Caso Master, TCU e Banco Central em tensão, relator paralisa inspeção técnica solicitada por auditores, e presidente do tribunal promete mediação com autoridades na próxima semana
O ministro Jonathan de Jesus, relator do Caso Master no Tribunal de Contas da União, decidiu paralisar o pedido de inspeção técnica no Banco Central do Brasil.
O presidente do TCU, Vital do Rêgo Filho, confirmou a paralisação e afirmou que não haverá revisão da liquidação do Banco Master, mas que a corte exercerá seu dever de controle.
As medidas e as conversas entre TCU, Banco Central e Ministério da Fazenda devem ser objeto de uma mediação pessoal de Vital na volta a Brasília, na próxima segunda-feira, segundo fontes do tribunal, conforme informação divulgada pelo g1.
Decisão do relator e reação do presidente do TCU
Segundo apurado, técnicos do TCU haviam solicitado acesso a documentos sigilosos do Banco Central, para analisar no próprio BC o material que embasou a liquidação do Banco Master.
A autorização original para a inspeção foi formalizada pelo presidente do tribunal, que registrou no despacho que a nota técnica enviada pelo Banco Central se limitou a apresentar cronologia dos fatos e fundamentos, sem anexar documentos comprobatórios.
Vital do Rêgo disse que “Não vai haver desliquidação”, e que retornará a Brasília para conduzir pessoalmente um processo de mediação com o relator, com o presidente do Banco Central e com o ministro da Fazenda.
Motivos para a solicitação de inspeção e questão do sigilo
Os técnicos do TCU queriam verificar, sob sigilo e sem retirada do material, os documentos que teriam comprovado indícios de fraudes e desvios que levaram à liquidação.
O despacho do presidente do tribunal destaca que a documentação encaminhada pelo BC não incluiu provas materiais que permitissem ao TCU verificar diretamente os indícios relatados, por estarem protegidos por sigilo.
Entre os pontos que a inspeção técnica buscava analisar estavam a evolução dos alertas emitidos pelo BC, as medidas de supervisão adotadas e a avaliação de alternativas de mercado antes da decretação da liquidação.
Posicionamento institucional e limites do controle
Vital do Rêgo ressaltou que, apesar de defender a autonomia do Banco Central, o órgão “não é intocável aos olhos do controle”, citando a competência constitucional do TCU.
O presidente afirmou que os artigos 70 e 71 da Constituição atribuem ao TCU o controle externo da administração pública federal, incluindo autarquias como o Banco Central, e que a corte tem o dever legal de inspecionar o BC.

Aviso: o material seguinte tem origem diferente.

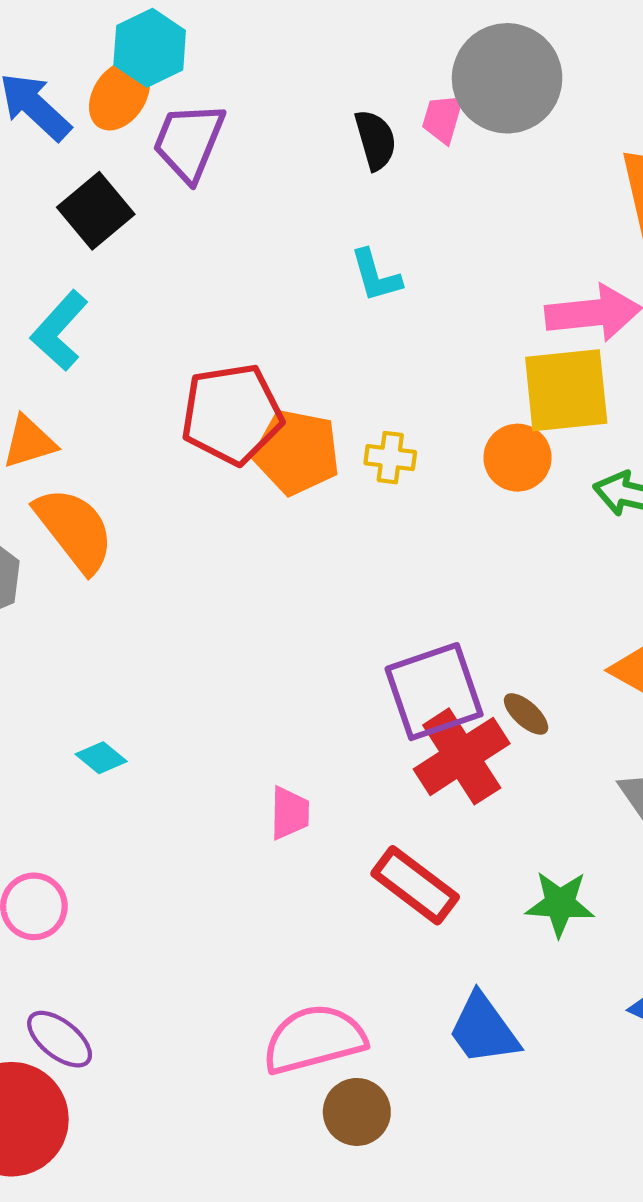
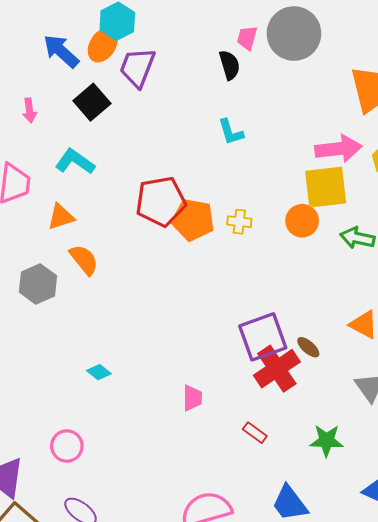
pink trapezoid: (443, 119) -> (247, 38), moved
cyan L-shape: (59, 331) -> (75, 162), turned 84
orange semicircle: (74, 530) -> (84, 260), size x0.7
red rectangle: (415, 885) -> (255, 433), size x0.6

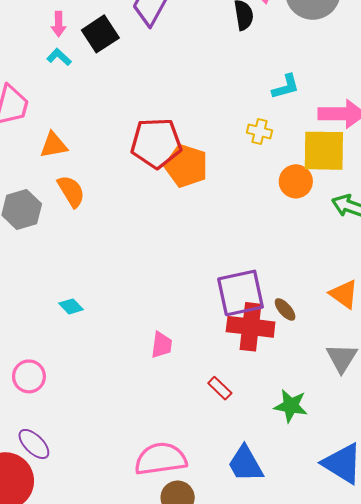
pink arrow: (29, 110) -> (59, 24), moved
cyan L-shape: (231, 132) -> (286, 87), moved, turned -96
cyan L-shape: (75, 162) -> (59, 57), moved, size x0.6
yellow cross: (239, 222) -> (259, 131), moved
red cross: (277, 369) -> (251, 327), turned 33

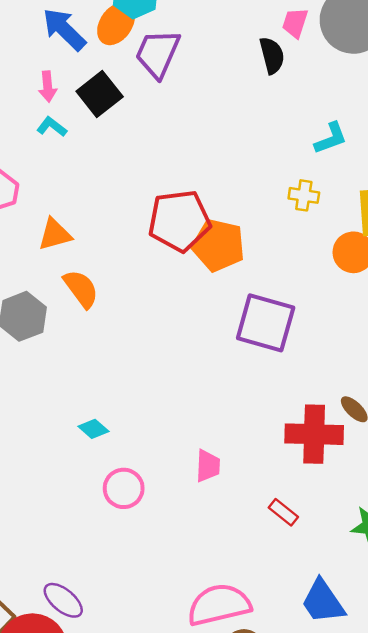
purple square: (241, 293) -> (266, 323), moved, turned 33
pink circle: (29, 376) -> (124, 488), moved

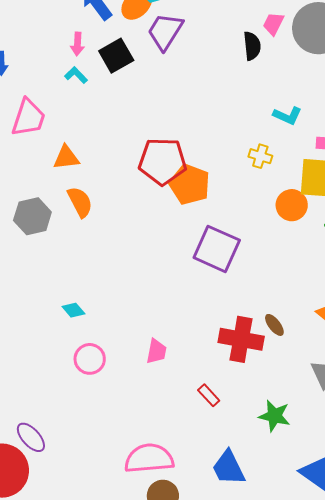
cyan L-shape: (331, 138) -> (287, 116), turned 36

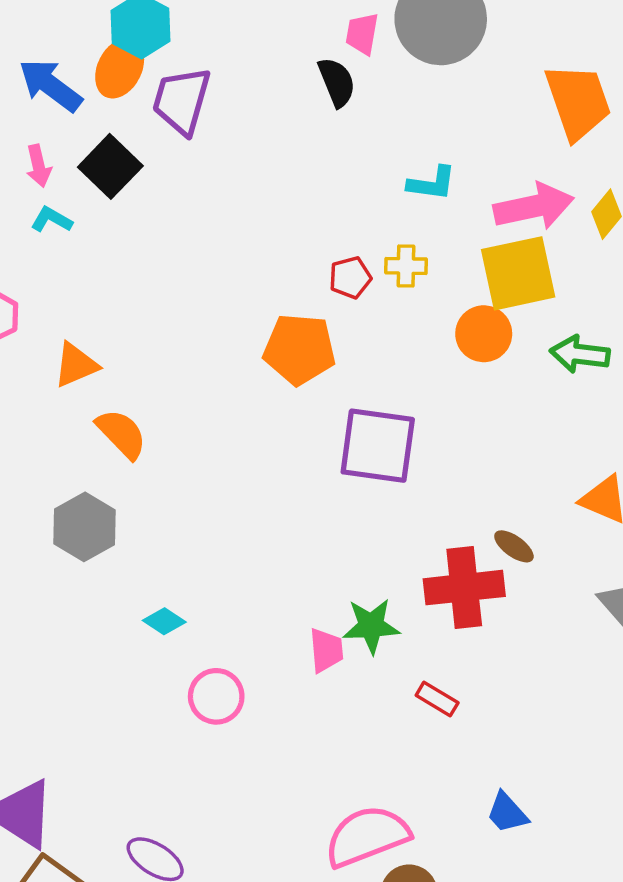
red pentagon: (163, 161) -> (350, 277), moved, size x0.5
gray hexagon: (32, 216) -> (85, 527), moved
green star: (274, 416) -> (371, 626), moved
blue trapezoid: (229, 468) -> (507, 813), size x0.7

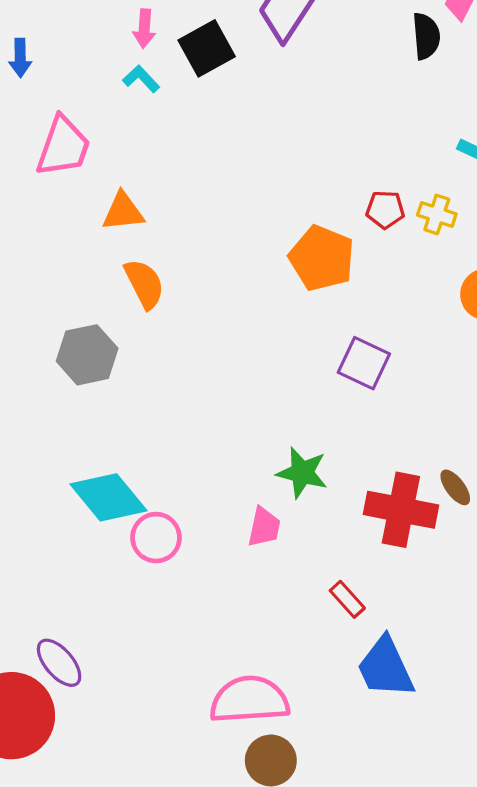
purple square: (378, 446) -> (364, 363), size x0.7
cyan diamond: (164, 621) -> (108, 497), moved, size x2.0
green star: (371, 626) -> (302, 473), moved
blue trapezoid: (507, 813) -> (385, 668), moved, size x1.6

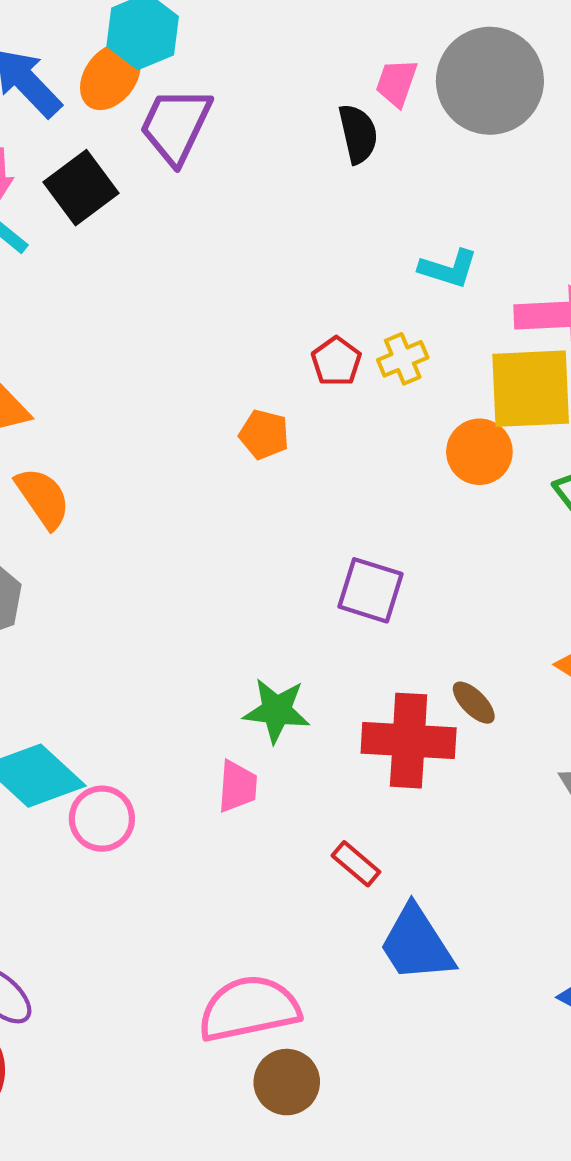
red pentagon: (385, 210) -> (336, 361), turned -30
yellow cross: (437, 214) -> (403, 359), turned -33
orange pentagon: (322, 258) -> (264, 434), size x0.6
purple square: (364, 363) -> (370, 590), moved

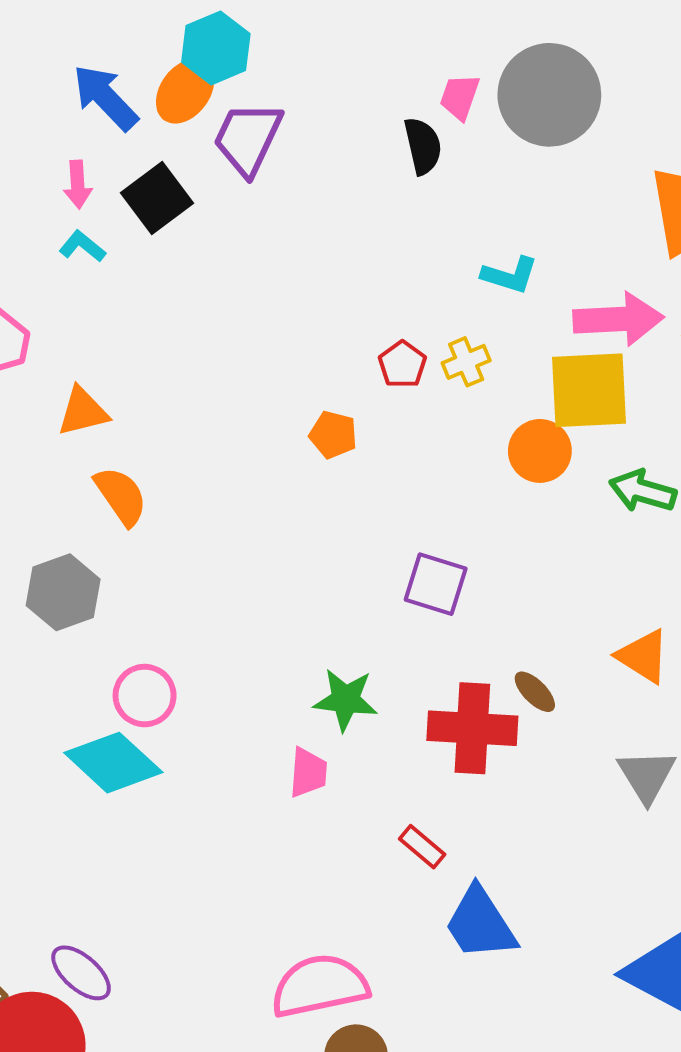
pink circle: (102, 819) -> (145, 696), moved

Ao mesmo tempo, a decisão de paralisar a inspeção e promover diálogo busca reduzir a tensão institucional entre a corte, a autoridade monetária e o Executivo.

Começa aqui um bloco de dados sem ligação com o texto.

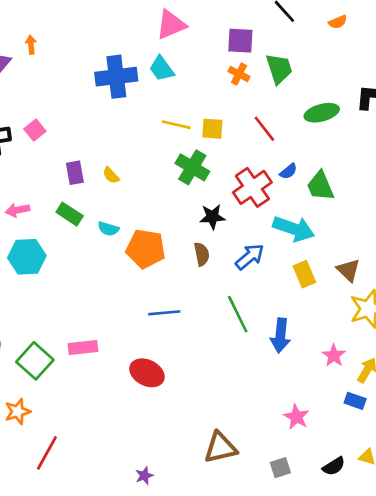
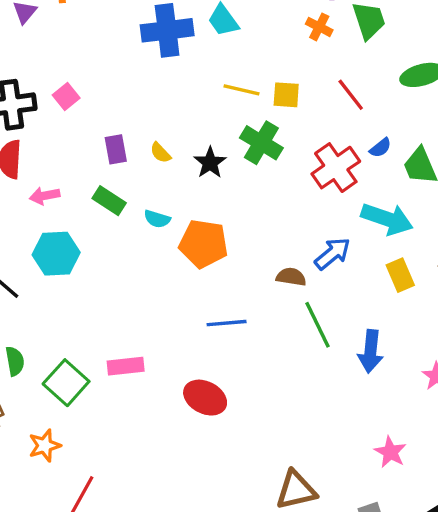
black star: (212, 217) -> (210, 163), moved, turned -30
brown semicircle: (202, 254) -> (291, 277), moved, turned -70

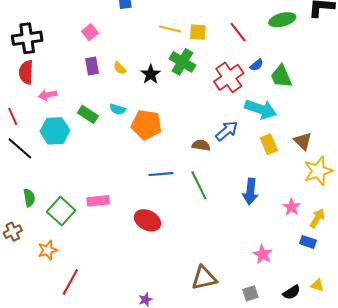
pink square: (66, 96) -> (90, 32), moved
green rectangle: (109, 201) -> (88, 114), moved
green line: (318, 325) -> (199, 185), moved

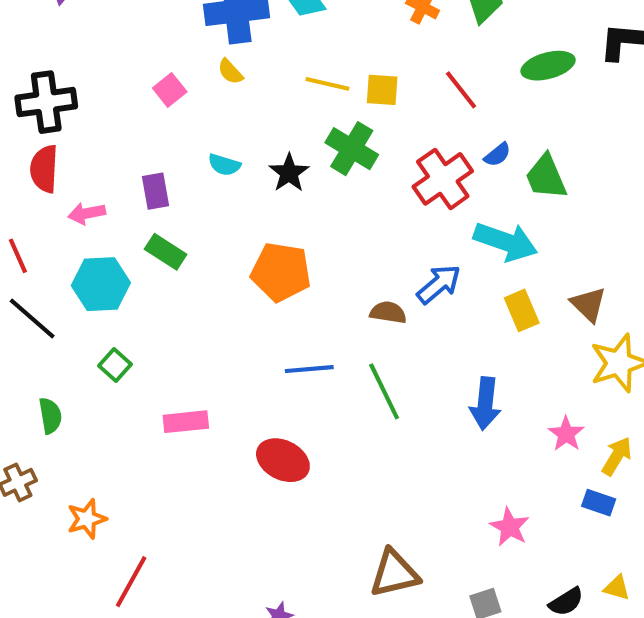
purple rectangle: (92, 66) -> (155, 191), moved
yellow semicircle: (120, 68) -> (230, 72), moved
cyan semicircle: (118, 109) -> (224, 165), moved
green square: (61, 211) -> (115, 365), moved, size x0.6

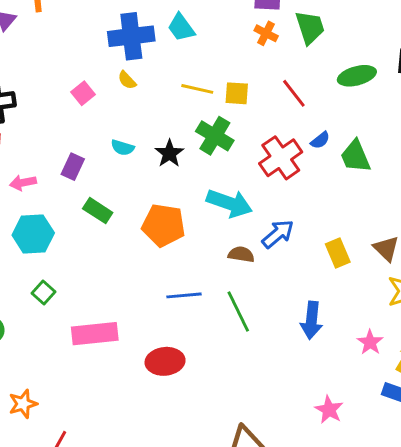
purple rectangle: (155, 191) -> (73, 167), turned 35
cyan arrow: (506, 242) -> (229, 203), moved
green rectangle: (166, 252) -> (98, 211), moved
pink rectangle: (186, 422) -> (95, 334), size x1.4
red ellipse: (283, 460) -> (165, 361), turned -33

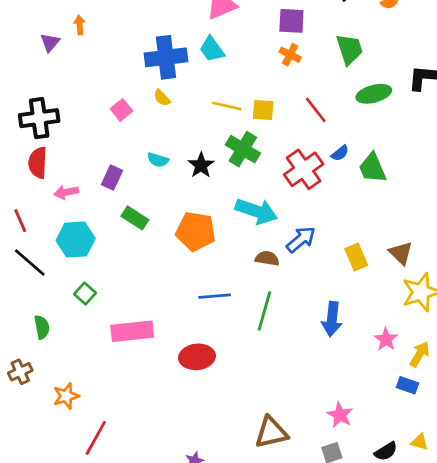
green trapezoid: (310, 27) -> (349, 49), moved
green line: (238, 312) -> (264, 311), turned 42
pink star: (329, 410) -> (340, 415), moved

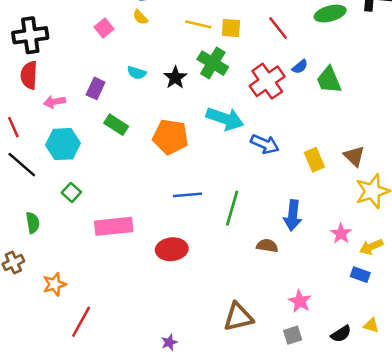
blue arrow: (301, 240) -> (265, 144), turned 64
brown semicircle: (267, 258) -> (267, 246), moved
yellow arrow: (420, 354) -> (371, 247), turned -145

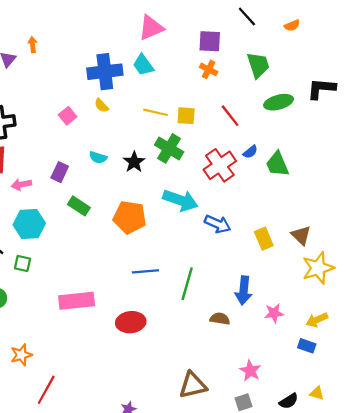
green square: (71, 192) -> (22, 263), moved, turned -30
pink star: (341, 234) -> (274, 313), moved, turned 30

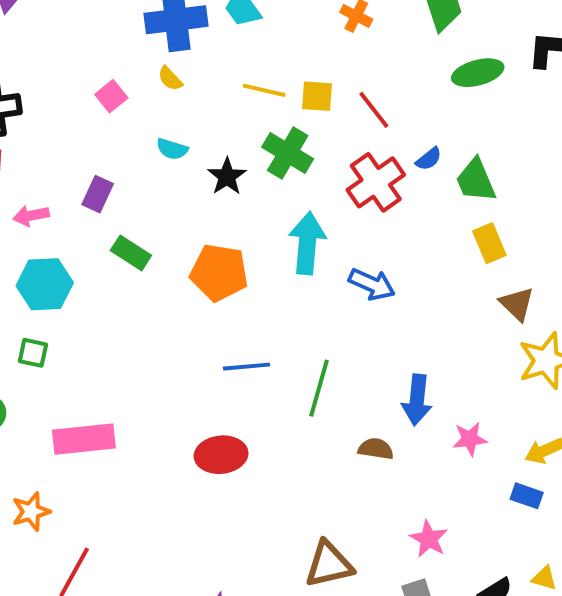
red line: (230, 116) -> (374, 110), moved
cyan semicircle: (98, 157) -> (172, 149), moved
cyan arrow: (180, 200) -> (307, 243), turned -104
yellow rectangle: (264, 239) -> (489, 243), moved
pink rectangle: (77, 301) -> (84, 439), moved

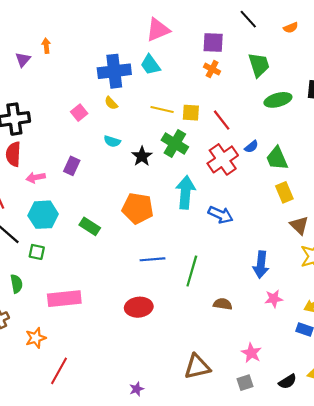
green rectangle: (131, 253) -> (90, 226), moved
blue arrow: (417, 400) -> (261, 265), moved

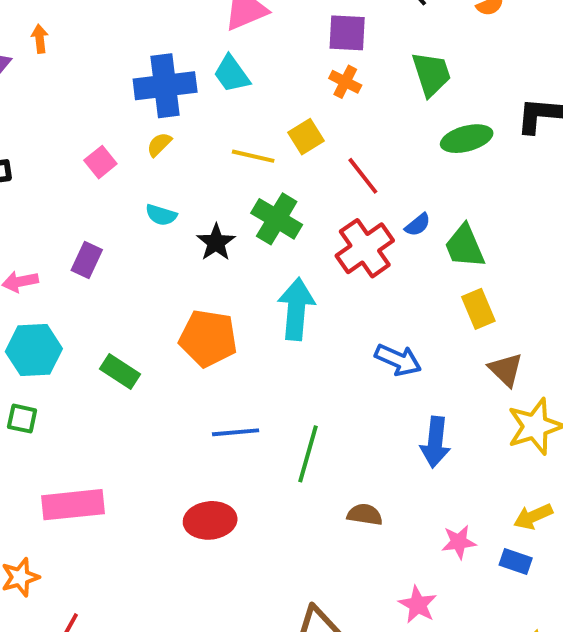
yellow semicircle: (111, 103) -> (159, 144), turned 88
yellow square: (191, 113) -> (306, 137), moved, turned -36
blue arrow: (221, 215) -> (398, 360), moved
pink star: (274, 299) -> (459, 542), moved

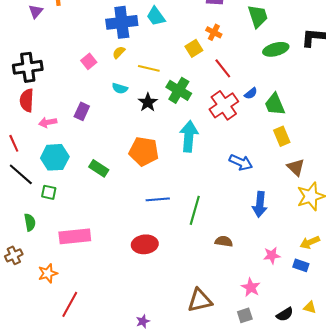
orange cross: (345, 82) -> (214, 32), moved
yellow line: (253, 156) -> (149, 68), moved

Contexto do Caso Master e próximos passos
A liquidação do Banco Master foi decretada após a operação da Polícia Federal, Compliance Zero, que levou à prisão do dono do banco, Daniel Vorcaro, investigado por fraude financeira e suposta venda de títulos de crédito falsos.
O caso também é acompanhado pelo Supremo Tribunal Federal e está sob investigação criminal, o que aumenta a sensibilidade das decisões sobre acesso a documentos sigilosos.
Enquanto a mediação é preparada, permanece a preocupação do mercado e de clientes do banco, já que, conforme notícia veiculada, “FGC ainda não tem data para pagar CDBs do Master quase 50 dias após liquidação”, informação que segue gerando incerteza entre investidores e correntistas.
As conversas entre TCU, Banco Central e Ministério da Fazenda serão acompanhadas de perto, com encontros previstos na próxima semana para tentar alinhavar a fiscalização, a proteção de sigilo e a resposta às demandas legais e administrativas relacionadas ao Caso Master.